Background: Prevalence of hepatolithiasis is common in South-East Asia, which mainly presented as recurrent pyogenic cholangitis, acute cholangitis and accredited a risk factor for cholangiocarcinoma. Hepatectomy is an acknowledged therapeutic option for hepatolithiasis. Methods: From January 2005 to December 2014, 124 patients, whom received hepatectomy for hepatolithiasis at Kaohsiung Chang Gung Memorial Hospital, had been reviewed and analyzed.
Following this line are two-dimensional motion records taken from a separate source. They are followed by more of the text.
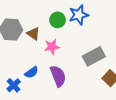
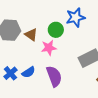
green circle: (58, 20) -> (56, 30), moved
blue cross: (14, 85) -> (10, 73), moved

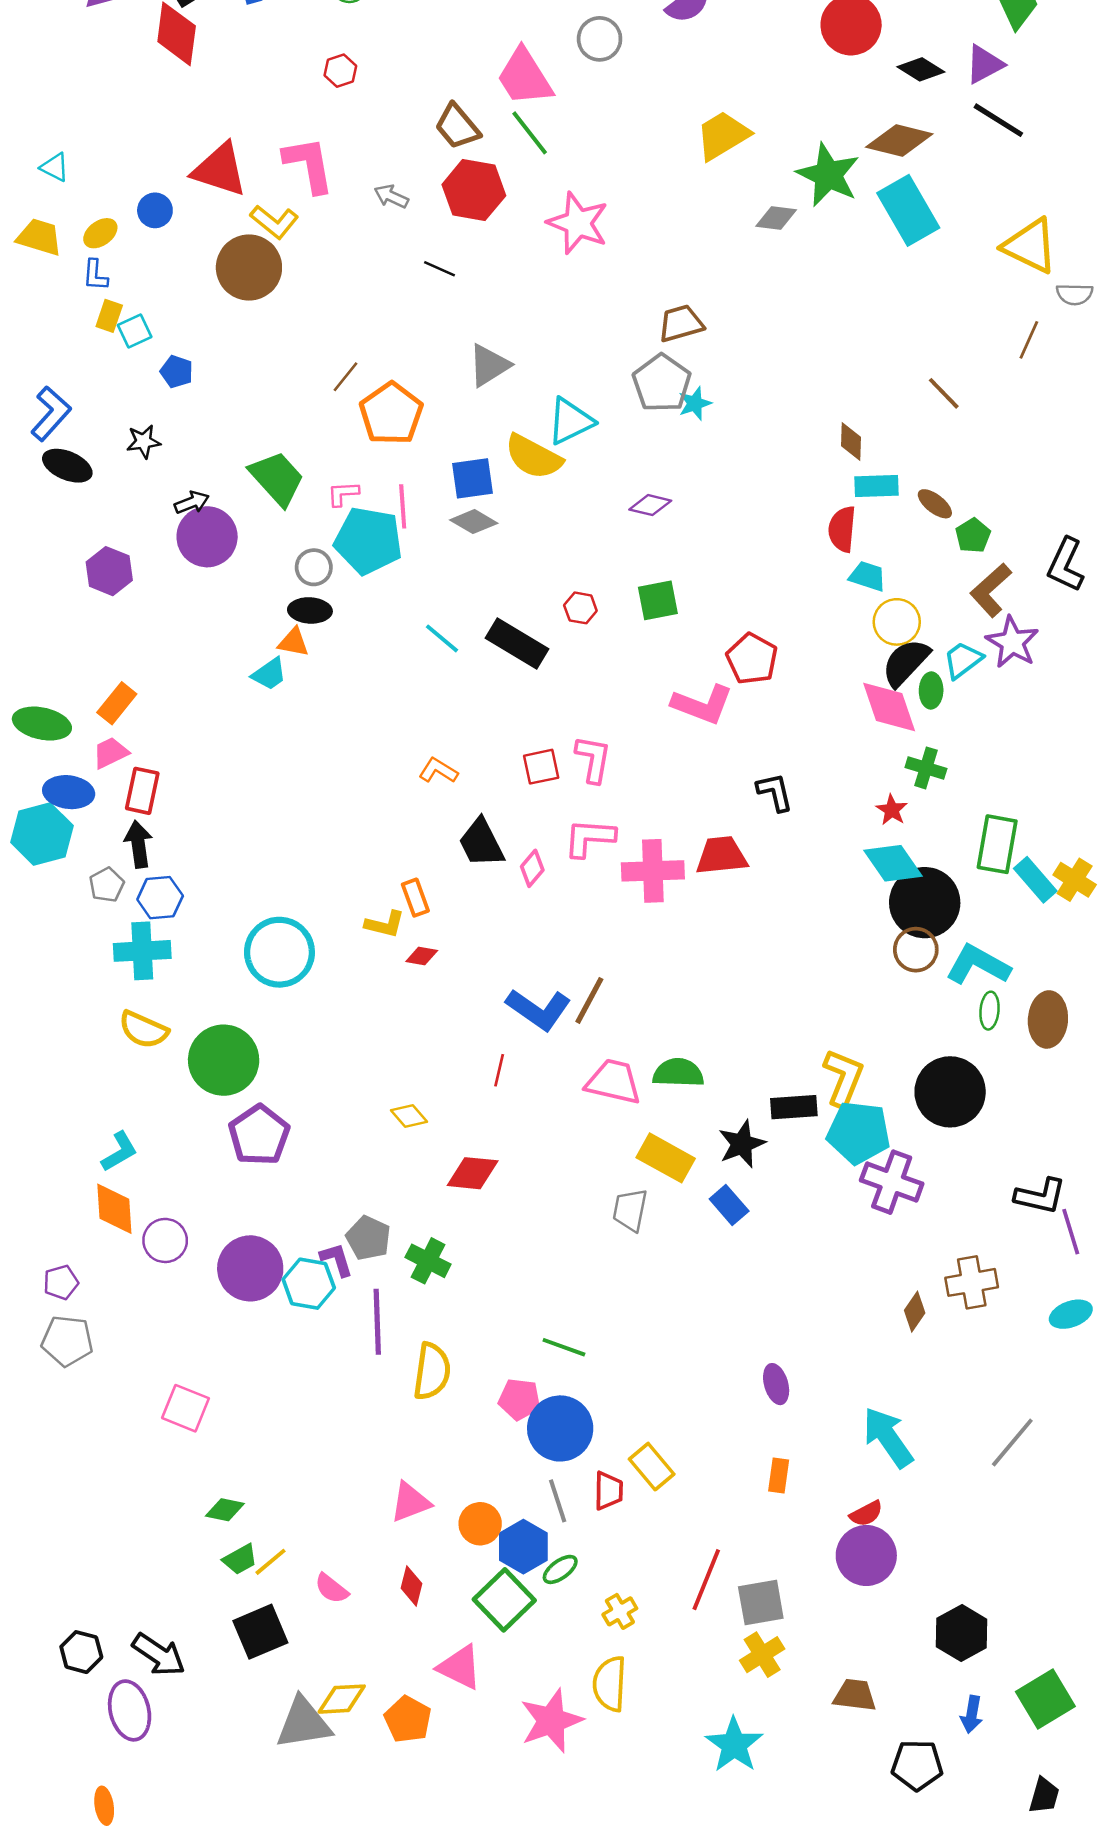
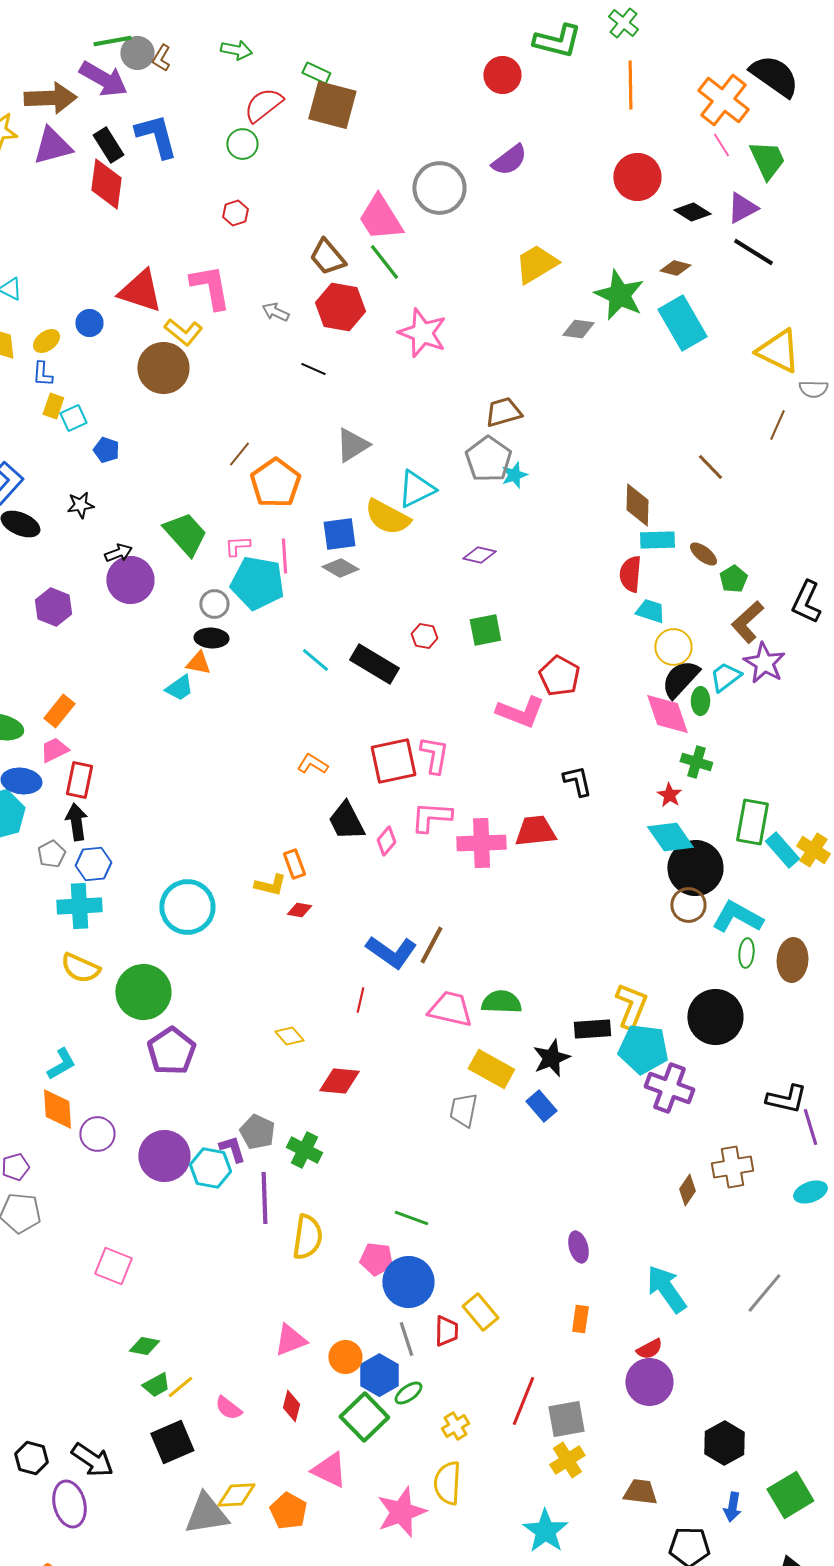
gray circle: (600, 39) -> (439, 188), size x1.5
brown diamond: (899, 140) -> (675, 268), size x0.6
brown diamond: (851, 442) -> (637, 505), size x1.4
red square: (541, 767) -> (393, 761), size x1.6

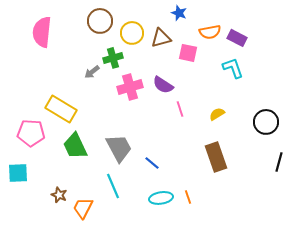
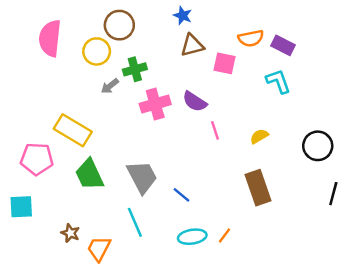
blue star: (179, 13) -> (183, 16), moved
yellow circle: (132, 33) -> (97, 51), moved
orange line: (188, 197) -> (225, 235), turned 56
Results: The presentation included left sided stones in 69%, right sided stones in 18% and bilateral in 13% of patients. Immediate stone clearance after operation was 95.2%. Hospital mortality rate was 3.2%, including one patient with post-operative liver failure and 3 with severe sepsis. Stone recurrence rate was 15.3%. Only one patient developed cholangiocarcinoma during the seventh year of follow-up. In comparison with other series of non-operative management, hepatectomy had higher stone clearance and reduced recurrence of stone and cholangitis, and reduced the risk of cholangiocarcinoma. Our incidence of de-novo cholangiocarcinoma was lowest among other hepatectomy series, with comparable rate of stone clearance and recurrent cholangitis. Conclusion: Hepatectomy for hepatolithiasis has highest stone clearance and lowest recurrent cholangitis rates. Low 5-year risk of cholangiocarcinoma can be achieved by early hepatectomy, including complete resection of the bile duct segment from the bifurcation, complete stone clearance and resection of strictures.